Debt Settlement Company Cautions Consumers of Unfair BBB Ratings

Nationwide Debt Center's CEO provides insightful advice about unfair BBB ratings toward debt settlement companies.

With a nearly $800 billion being funneled into a federal stimulus plan, financial relief remains scarce as millions of U.S households and small businesses are buried in debt. Nationwide Debt Center, the nation's leading debt settlement company in the United States has been playing an important role in bailing out people from financial ruin. Debt relief solution has been an exceptional lifeline over bankruptcy and consolidation via credit counseling for debtors whose expenses and debt payments exceed their monthly income. However, concerns arise as the bankruptcy alternative ascends in popularity

Interest in traditional, non-profit credit counseling programs, is weaning despite the All-American resourcefulness to avoid bankruptcy. At issue is the profiteering. Credit counselors have been questioned for charging fees called voluntary contributions and getting creditor kick backs known as fair share.

The programs render temporary relief to most it provides interest rate reduction and can take a debtor 5 or more years to complete. Even with these steps, the debt consolidation has done minor reduction to their outstanding debts. In addition, debtors with financial afflictions like unemployment have succumbed to a steep dropout rate thus many have found greater solace in the debt elimination services of a debt settlement program

In contrast to the counseling programs, most consumers in debt settlement programs get out of debt in 36 months or less. That's far less time than debt consolidation.

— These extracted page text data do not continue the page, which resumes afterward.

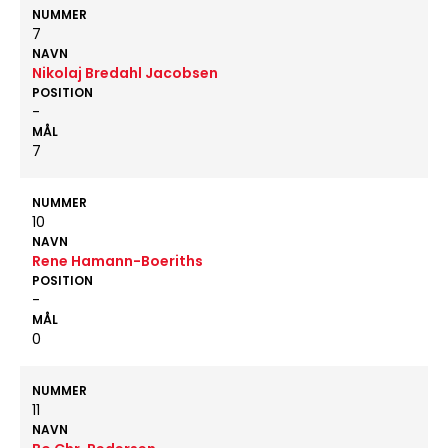
NUMMER
7
NAVN
Nikolaj Bredahl Jacobsen
POSITION
-
MÅL
7
NUMMER
10
NAVN
Rene Hamann-Boeriths
POSITION
-
MÅL
0
NUMMER
11
NAVN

As asserted by Tony Sabri, CEO of Nationwide Debt Center, "Debt settlement is far superior in comparison to debt consolidation because the debtor pays much less than the full balance and the debt negotiation satisfies the total outstanding debt."

Aside from its significant debt relief virtues, the debt settlement industry has been under attack.

At present, the debt settlement industry has grown exponentially from only a few hundred companies to over 2,000 firms over the years. Numerous complaints have been filed against debt settlement companies for charging excessive fees and failing to reduce consumer's debts as promised.

The Better Business Bureau, which has received complaints, has taken notice. They believe that the inherent nature of debt settlement companies' products/services is likely to generate trade practice concerns and/or a high level of customer dissatisfaction.

The unfair bias has even landed D- and F ratings even on legitimate debt settlement companies. Only a handful of BBB-paying members whose ratings were grandfathered prior to the present rating system, have seen better ratings.

As explained by Tony, "Customers should be made aware of the biasness that BBB ratings can have. Not all companies that have good ratings are necessarily good and vice versa." He exerts that well-rounded research in more than one area is a key element to properly identify the good apples from the bad ones.

"Business Reliability Reports aren't perfect. They caution readers that a rating does not guarantee reliability or performance and that what really matters is if the company has a bad history of customer complaints and/or unresolved complaints", he adds.